Well, I’ll NEVER use those turds. I haven’t actually bought a computer since 1998. Since that time I buy parts and construct my own PC, buy software and install (or re-install) that, and if there’s any problems I do the fixing/replacing. Now I know to NEVER get lazy and let those asshats do the work for me.
I’m migrating to wrinkle porn, just to be on the safe side. I’ve also searched for and scrubbed any pizza images off my hard disk.
Would it be silly to refer to this set of “geeks” as “iPaid iInformants?”
Nothing is ever what it seems. Corruption is everywhere. Murphy and the Second Law and the Ruling Principles of the Universe, accident and error are ascendant and triumphant…
one more bit-
SDD’s. They are harder to delete, in some respects. Some very knowledgeable people have claimed that it’s 1) impossible to wipe an SSD, and 2) it’s impossible to truly encrypt them because of the way the that the flash controllers interface with the computer. I’m not so sure that it’s a flaw.
Link to some discussion on this subject-
http://arstechnica.com/civis/viewtopic.php?f=11&t=1243475
Yves, thanks for posting this – I thought I couldn’t be shocked anymore, but I had no idea this was happening. What’s to prevent a Geek Squad employee from planting compromising material on one’s computer, if the FBI wants is out to get someone? Nothing is ever really deleted, but how do you prove something wasn’t planted? I’m sending this around to my relatives, because they use GS frequently.
I never thought BB/GS would be the new Stasi.
Actually, doesn’t it make PERFECT SENSE that a large chain retail appliance store with an in-house repair team branded as “geeks” would be EXACTLY the new Stasi?
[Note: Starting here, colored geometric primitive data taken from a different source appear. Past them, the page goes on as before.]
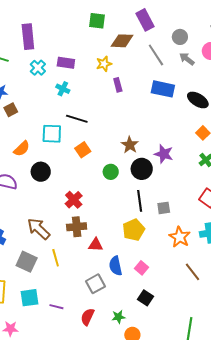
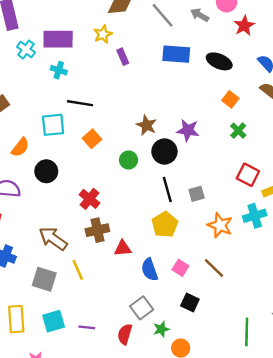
purple rectangle: (66, 63) -> (58, 39), size x1.4
brown line: (193, 272) -> (214, 268), moved
gray square: (96, 284) -> (142, 308), moved

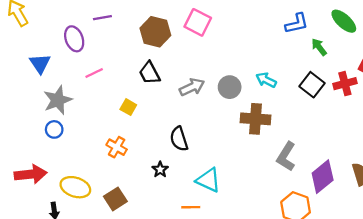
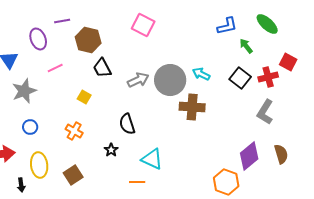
brown hexagon: (155, 32) -> (88, 40), moved
gray circle: (230, 87) -> (170, 80), size x1.6
blue circle: (54, 129) -> (30, 127), moved
gray L-shape: (286, 157) -> (265, 112), moved
yellow ellipse: (75, 187) -> (39, 165), turned 65

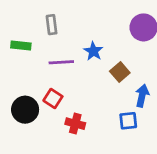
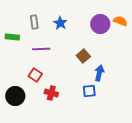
blue star: (93, 51) -> (60, 23), moved
black circle: (25, 110) -> (15, 96), moved

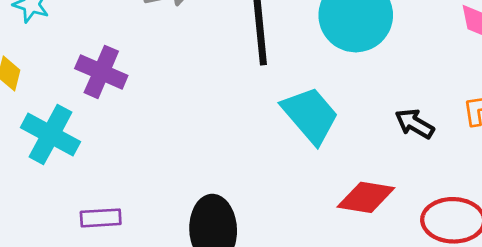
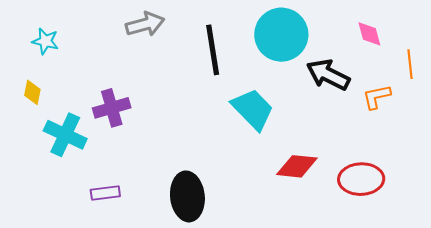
purple cross: (101, 72) -> (112, 108), moved, turned -36
black arrow: (415, 124) -> (328, 75), moved, size x1.5

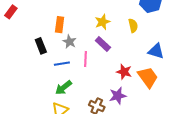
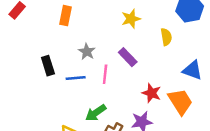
yellow star: (103, 22) -> (131, 19), moved
orange rectangle: (60, 25) -> (65, 16), moved
black rectangle: (41, 46) -> (48, 66), moved
green arrow: (63, 88) -> (96, 113), moved

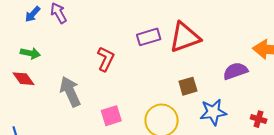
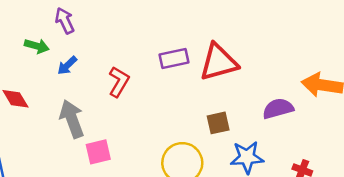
blue arrow: (33, 14) -> (67, 65), moved
green arrow: (30, 53) -> (37, 46), moved
pink square: (111, 116) -> (98, 152), moved

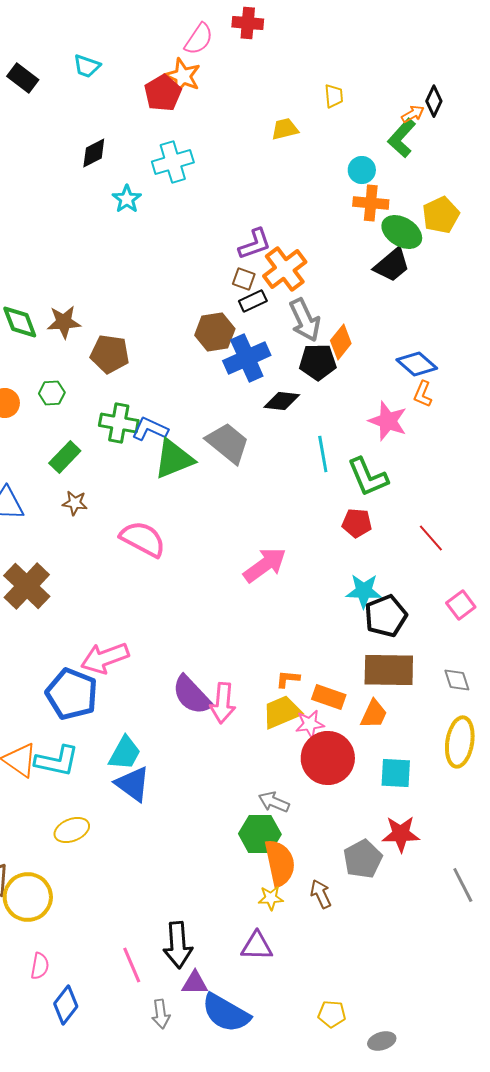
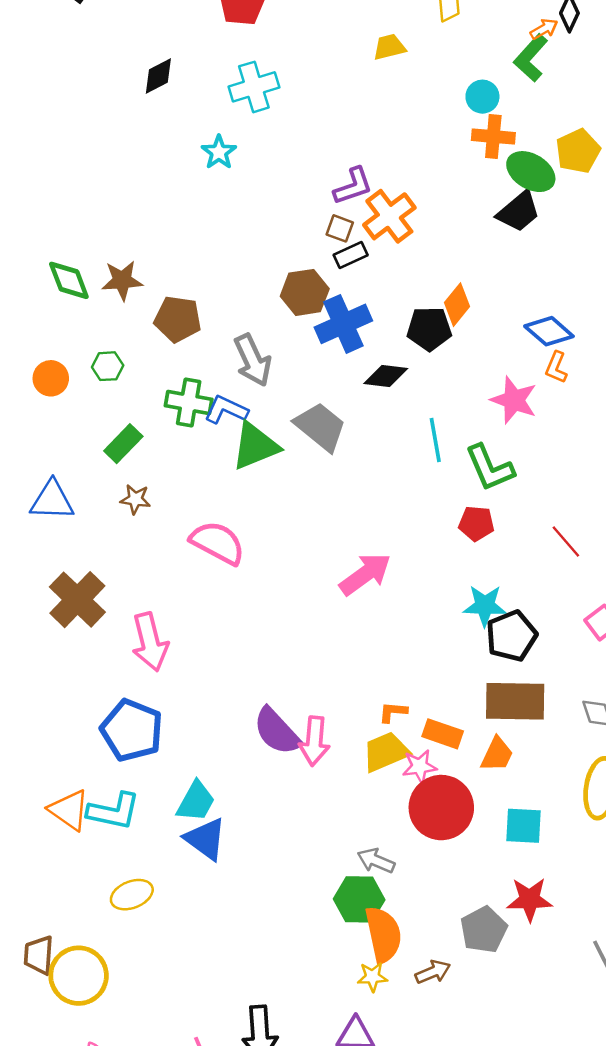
cyan star: (127, 199) -> (219, 152), moved
gray arrow: (305, 320) -> (253, 360), moved
pink arrow: (105, 658) -> (150, 642), moved, turned -84
brown arrow: (321, 894) -> (433, 972), turned 92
It’s sort of perfect.
It’s literally the TV show Chuck, only in the real world, the CIA is bad, so Chuck is bad, and Buy More is bad. Which really shouldn’t be surprising, if you think about it for two seconds.
On a somewhat related note, the CIA really wants its Russian War, doesn’t it? I can’t believe mainstream publications are publishing “golden showers” allegations about the incoming President. This can’t work, can it? And if it doesn’t, won’t Trump shut them down the second his hand lifts off the Bible on Inauguration Day? I’m starting to have a lot of respect for Donald Trump on a personal level. I mean, I guess he never anticipated facing this degree of meretricious, toxic nonsense when he got into the race, but he seems to have been forewarned about today’s attack.
‘ can’t believe mainstream publications are publishing “golden showers” allegations about the incoming President.’
CIA/MI6 + MSM got trolled by 4chan. “Curveball” + yellowcake all over again. except this time it’s funny and doesn’t involve death and decades of geopolitical fallout.
Please Kek, give Trump the power to clean house at Langley. Praise Kek. Amen.
Cloud based backup – for when you’re too lazy to break down doors anymore.
“we’ll get them to use US for security®”
That’ll never work.
“oh yeah?
https://finance.yahoo.com/q?s=aapl“
Procedural standards for chain-of-custody for computer equipment is about the same as it is for any evidence in a criminal case.
I can’t imagine a good defense attorney not getting this case thrown out on that alone.